Make in India Chips: Four Semiconductor Plants Go Live in 2026
India semiconductor moment is here — Tata, Micron, Kaynes, and CG Power begin commercial chip production in 2026 under the Rs 1.6 lakh crore Semicon India Programme.
By TechPopDaily Admin
Updated May 18, 2026
India Silicon Dream Is No Longer a Dream
For decades, India has been the world's IT services powerhouse — writing software that runs global corporations while importing virtually every chip that powers its own devices. That era is ending. In 2026, four semiconductor manufacturing facilities across India are beginning commercial production, marking what MeitY is calling India's most significant industrial milestone since liberalisation in 1991.
The four companies — Tata Electronics, Micron Technology, Kaynes Semicon, and CG Power — represent foreign investment and homegrown ambition coming together under the Semicon India Programme. With ISM 2.0 announced in Union Budget 2026-27, total investment committed now exceeds Rs 1.6 lakh crore (approximately US$17.31 billion).
Tata in Dholera: India First Fab Becomes Reality
The most consequential facility is Tata Electronics semiconductor fabrication plant in Dholera, Gujarat — India's first true chip fab. On April 9, 2026, the central government notified a Special Economic Zone for Tata Semiconductor at the Dholera Special Investment Region, clearing the final regulatory hurdle. Tata's Dholera fab will manufacture chips using 28nm process technology — a mature and commercially critical node used in automotive chips, industrial controllers, IoT devices, and display drivers. India does not need to win the bleeding-edge fab race to benefit enormously from domestic production. The global shortage of mature-node chips that disrupted automobile manufacturing from 2021 to 2024 demonstrated exactly how strategically vital these chips are. The facility is expected to create approximately 20,000 direct and indirect jobs in Gujarat.

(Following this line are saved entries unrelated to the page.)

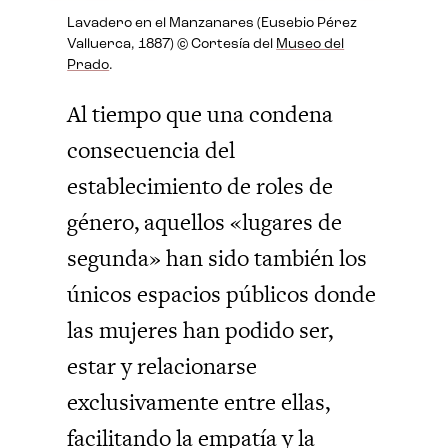
Lavadero en el Manzanares (Eusebio Pérez
Valluerca, 1887) © Cortesía del
Museo del
Prado
.
Al tiempo que una condena
consecuencia del
establecimiento de roles de
género, aquellos «lugares de
segunda» han sido también los
únicos espacios públicos donde
las mujeres han podido ser,
estar y relacionarse
exclusivamente entre ellas,
facilitando la empatía y la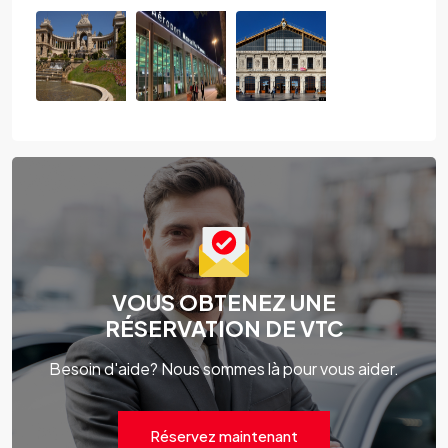
VOUS OBTENEZ UNE
RÉSERVATION DE VTC
Besoin d'aide? Nous sommes là pour vous aider.
Réservez maintenant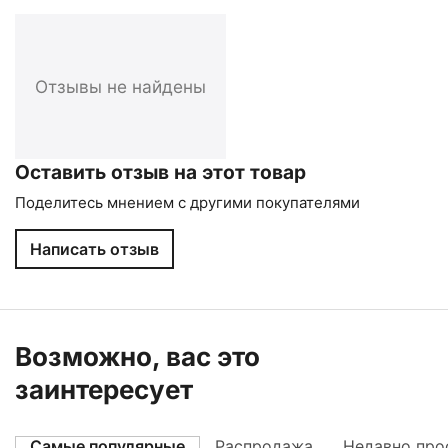
Отзывы не найдены
Оставить отзыв на этот товар
Поделитесь мнением с другими покупателями
Написать отзыв
Возможно, вас это
заинтересует
Самые популярные
Распродажа
Недавно про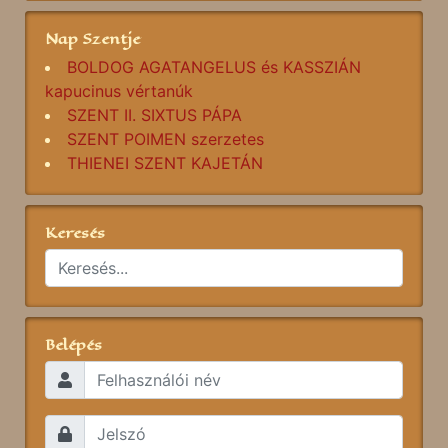
Nap Szentje
BOLDOG AGATANGELUS és KASSZIÁN
kapucinus vértanúk
SZENT II. SIXTUS PÁPA
SZENT POIMEN szerzetes
THIENEI SZENT KAJETÁN
Keresés
Belépés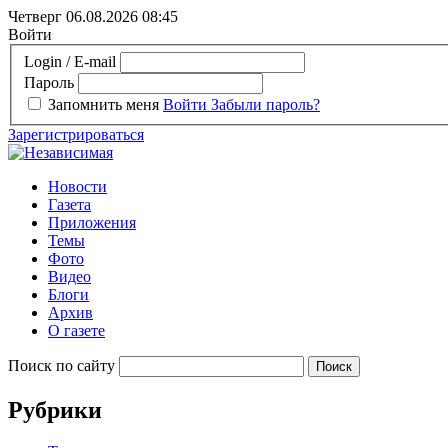
Четверг 06.08.2026
08:45
Войти
Login / E-mail
Пароль
Запомнить меня
Войти
Забыли пароль?
Зарегистрироваться
Новости
Газета
Приложения
Темы
Фото
Видео
Блоги
Архив
О газете
Поиск по сайту
Рубрики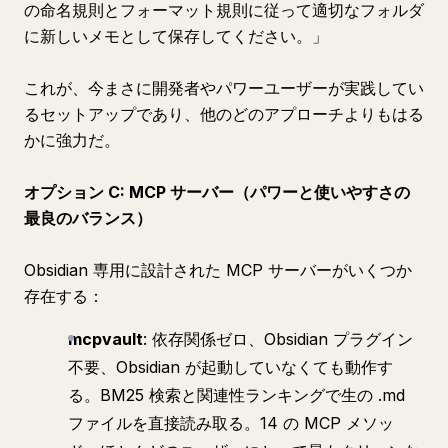
の命名規則とフォーマット規則に従って適切なフォルダ
に新しいメモとして保存してください。」
これが、今まさに開発者やパワーユーザーが実践してい
るセットアップであり、他のどのアプローチよりもはる
かに強力だ。
オプション C: MCP サーバー（パワーと使いやすさの
最良のバランス）
Obsidian 専用に設計された MCP サーバーがいくつか
存在する：
mcpvault
: 依存関係ゼロ、Obsidian プラグイン
不要、Obsidian が起動していなくても動作す
る。BM25 検索と関連性ランキングで生の .md
ファイルを直接読み取る。14 の MCP メソッ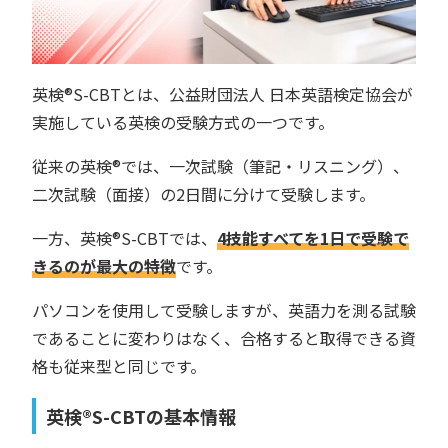
英検®︎S-CBTとは、公益財団法人 日本英語検定協会が
実施している英検の受験方式の一つです。
従来の英検®︎では、一次試験（筆記・リスニング）、
二次試験（面接）の2日間に分けて受験します。
一方、英検®︎S-CBTでは、
4技能すべてを1日で受験で
きるのが最大の特徴
です。
パソコンを使用して受験しますが、英語力を測る試験
であることに変わりはなく、合格すると取得できる資
格も従来型と同じです。
英検®︎S-CBTの基本情報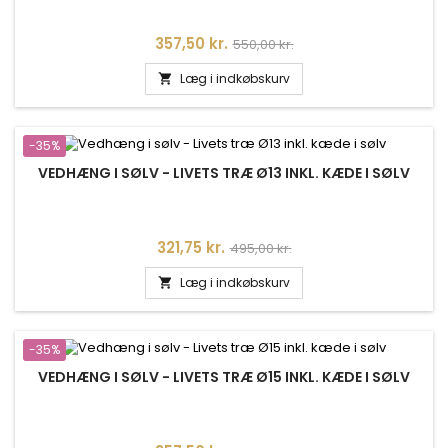
Pris
Normalpris
357,50 kr.
550,00 kr.
Læg i indkøbskurv

-35%
VEDHÆNG I SØLV - LIVETS TRÆ Ø13 INKL. KÆDE I SØLV
Pris
Normalpris
321,75 kr.
495,00 kr.
Læg i indkøbskurv

-35%
VEDHÆNG I SØLV - LIVETS TRÆ Ø15 INKL. KÆDE I SØLV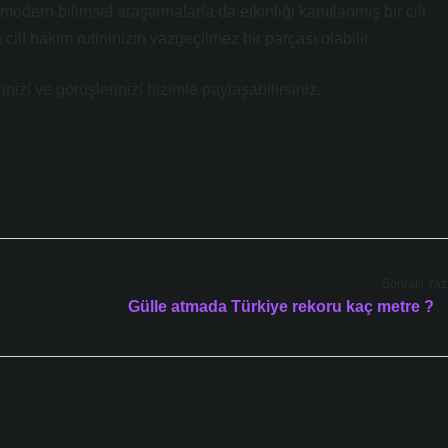
modern bilimsel araştırmalarla da etkinliği kanıtlanmış bir cilt
cilt bakım rutininizin vazgeçilmez bir parçası olabilir.
izi ve görüşlerinizi bizimle paylaşabilirsiniz.
Sonraki Yaz
Gülle atmada Türkiye rekoru kaç metre ?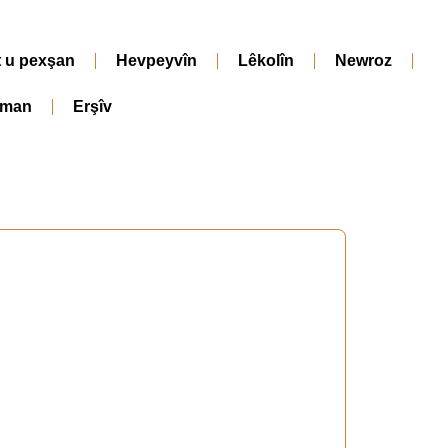
t u pexşan
Hevpeyvîn
Lêkolîn
Newroz
iman
Erşîv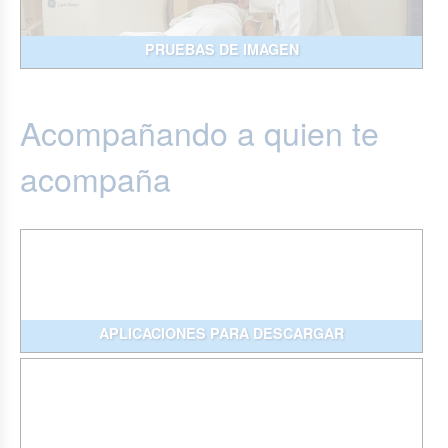
PRUEBAS DE IMAGEN
Acompañando a quien te
acompaña
APLICACIONES PARA DESCARGAR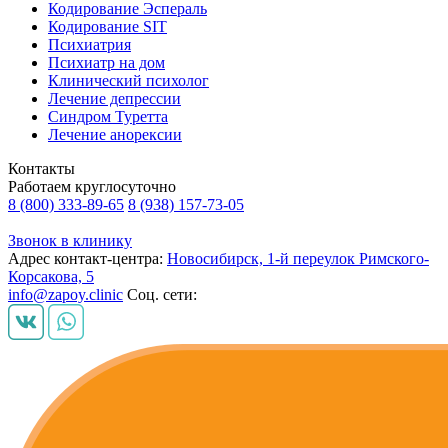
Кодирование Эспераль
Кодирование SIT
Психиатрия
Психиатр на дом
Клинический психолог
Лечение депрессии
Синдром Туретта
Лечение анорексии
Контакты
Работаем круглосуточно
8 (800) 333-89-65
8 (938) 157-73-05
Звонок в клинику
Адрес контакт-центра:
Новосибирск, 1-й переулок Римского-
Корсакова, 5
info@zapoy.clinic
Соц. сети: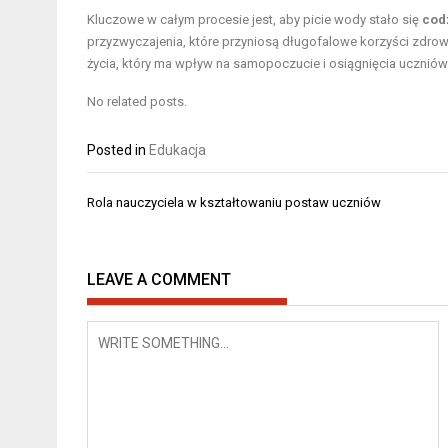
Kluczowe w całym procesie jest, aby picie wody stało się
cod
przyzwyczajenia, które przyniosą długofalowe korzyści zdro
życia, który ma wpływ na samopoczucie i osiągnięcia uczniów
No related posts.
Posted in
Edukacja
Nawigacja
Rola nauczyciela w kształtowaniu postaw uczniów
wpisu
LEAVE A COMMENT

Micron Sanand: A Global Giant Bets on India
Micron Technology — one of America's largest semiconductor companies — is expected to assemble and test tens of millions of chips at its Sanand facility in 2026, scaling to hundreds of millions in 2027. Unlike Tata's fab, Micron's India facility focuses on OSAT operations — Outsourced Semiconductor Assembly and Testing — packaging and validating chips manufactured elsewhere. India breaking into OSAT with Micron's backing is significant: the US chip giant is essentially certifying India as a reliable, high-quality semiconductor manufacturing destination before the global market. For Indian consumers, the near-term impact will be in memory products — DRAM and NAND flash memory components in smartphones and data centre servers. Made in India memory stickers on global devices could become commonplace within 24 months.
Kaynes Semicon: The Domestic Champion
Kaynes Semicon's OSAT facility in Sanand, inaugurated on March 31, 2026, represents India's domestic semiconductor industry coming of age. With an investment of Rs 3,300 crore and a production capacity of around 60 lakh chips per day, Kaynes Semicon is producing at commercial scale already — a remarkable achievement for a company that barely existed in the semiconductor space five years ago. The Kaynes story is particularly resonant: the company began as a contract electronics manufacturer and pivoted aggressively into semiconductor assembly when the Semicon India Programme created the financial incentive to do so.
What This Means for India Digital Economy and Atmanibhar Bharat
The macroeconomic significance extends far beyond the factories. NITI Aayog's AI roadmap projects that AI-driven manufacturing, enabled in part by domestically produced chips, could add nearly 1.7 trillion dollars to India's GDP by 2035. The semiconductor sector directly enables every other digital priority — AI, 5G, electric vehicles, and smart manufacturing under Atmanirbhar Bharat. For India's 140 crore citizens, electronics prices will be less vulnerable to global supply chain disruptions, more high-skill manufacturing jobs will exist, and India's global economic identity will gradually shift from services exporter to integrated technology power. The silicon dream is real — and it is coming from Dholera, Sanand, and the ambitions of a nation that has waited long enough.